------ SOURCE MATERIAL ------

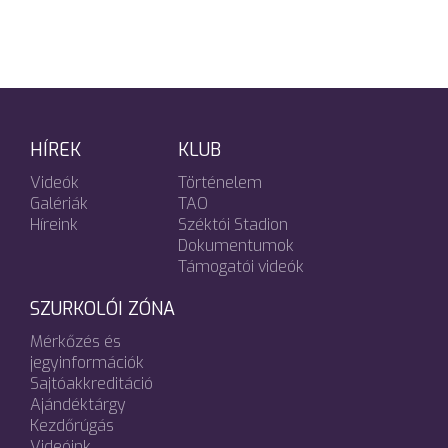
HÍREK
KLUB
Videók
Történelem
Galériák
TAO
Híreink
Széktói Stadion
Dokumentumok
Támogatói videók
SZURKOLÓI ZÓNA
Mérkőzés és
jegyinformációk
Sajtóakkreditáció
Ajándéktárgy
Kezdőrúgás
Videóink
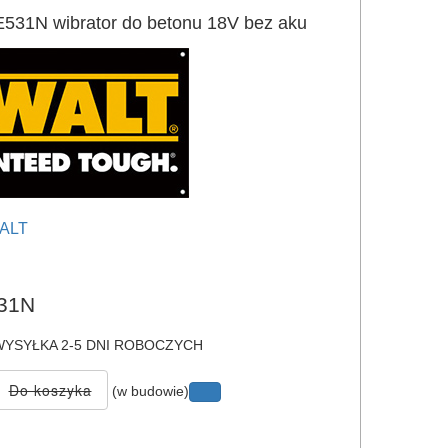
1N wibrator do betonu 18V bez aku
ALT
e
31N
YSYŁKA 2-5 DNI ROBOCZYCH
(w budowie)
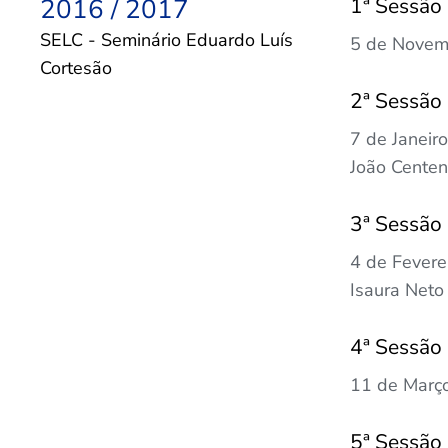
2016 / 2017
1ª Sessão
SELC - Seminário Eduardo Luís
5 de Novemb
Cortesão
2ª Sessão
7 de Janeir
João Cente
3ª Sessão
4 de Fevere
Isaura Neto
4ª Sessão
11 de Março
5ª Sessão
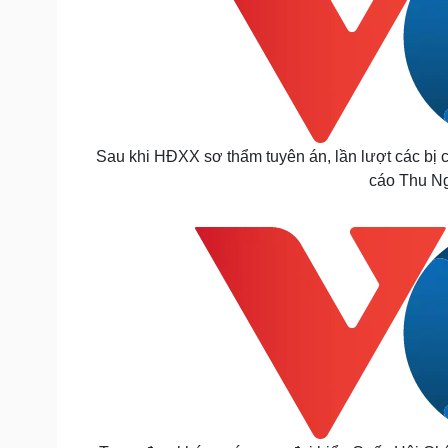
Sau khi HĐXX sơ thẩm tuyên án, lần lượt các bị c
cáo Thu N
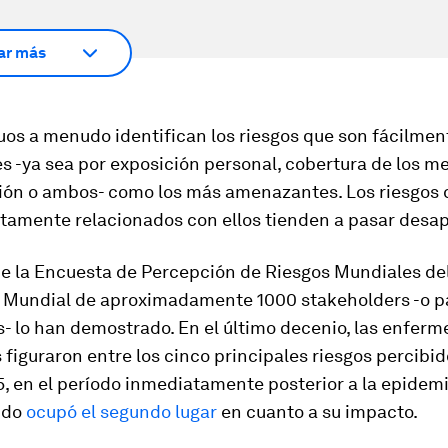
ar más
uos a menudo identifican los riesgos que son fácilmen
s -ya sea por exposición personal, cobertura de los m
ón o ambos- como los más amenazantes. Los riesgos 
ctamente relacionados con ellos tienden a pasar desap
de la Encuesta de Percepción de Riesgos Mundiales de
Mundial de aproximadamente 1000 stakeholders -o p
- lo han demostrado. En el último decenio, las enfer
 figuraron entre los cinco principales riesgos percibid
5, en el período inmediatamente posterior a la epidemi
ndo
ocupó el segundo lugar
en cuanto a su impacto.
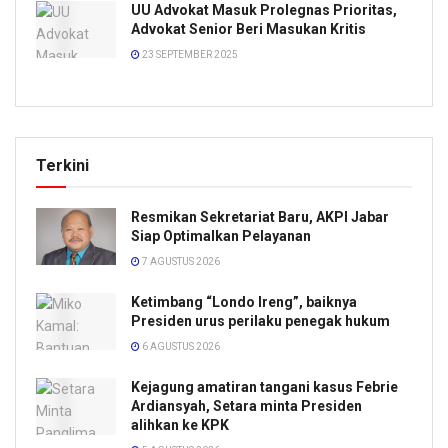
UU Advokat Masuk Prolegnas Prioritas,
Advokat Senior Beri Masukan Kritis
23 SEPTEMBER 2025
Terkini
Resmikan Sekretariat Baru, AKPI Jabar
Siap Optimalkan Pelayanan
7 AGUSTUS 2026
Ketimbang “Londo Ireng”, baiknya
Presiden urus perilaku penegak hukum
6 AGUSTUS 2026
Kejagung amatiran tangani kasus Febrie
Ardiansyah, Setara minta Presiden
alihkan ke KPK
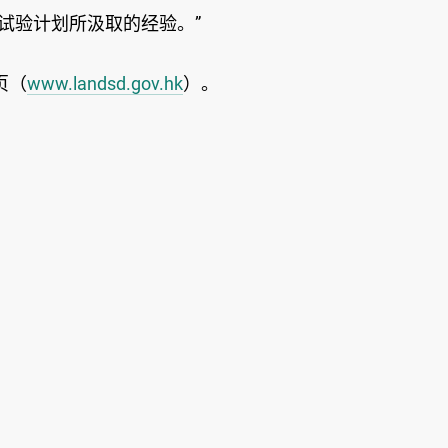
试验计划所汲取的经验。”
页（
www.landsd.gov.hk
）。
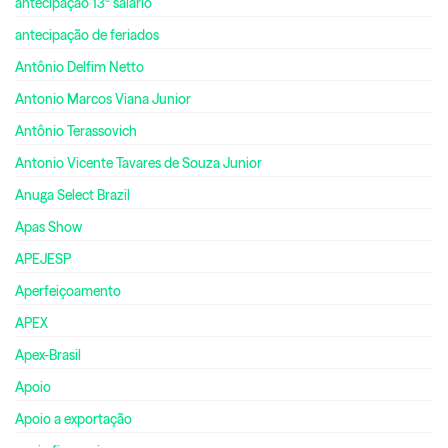
antecipação 13º salário
antecipação de feriados
Antônio Delfim Netto
Antonio Marcos Viana Junior
Antônio Terassovich
Antonio Vicente Tavares de Souza Junior
Anuga Select Brazil
Apas Show
APEJESP
Aperfeiçoamento
APEX
Apex-Brasil
Apoio
Apoio a exportação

------

> **YOUR TASK**
Every line in the data that holds the string "Presiden" should be copied.

> **SOLUTION TO THIS TASK**
Presiden urus perilaku penegak hukum
Ardiansyah, Setara minta Presiden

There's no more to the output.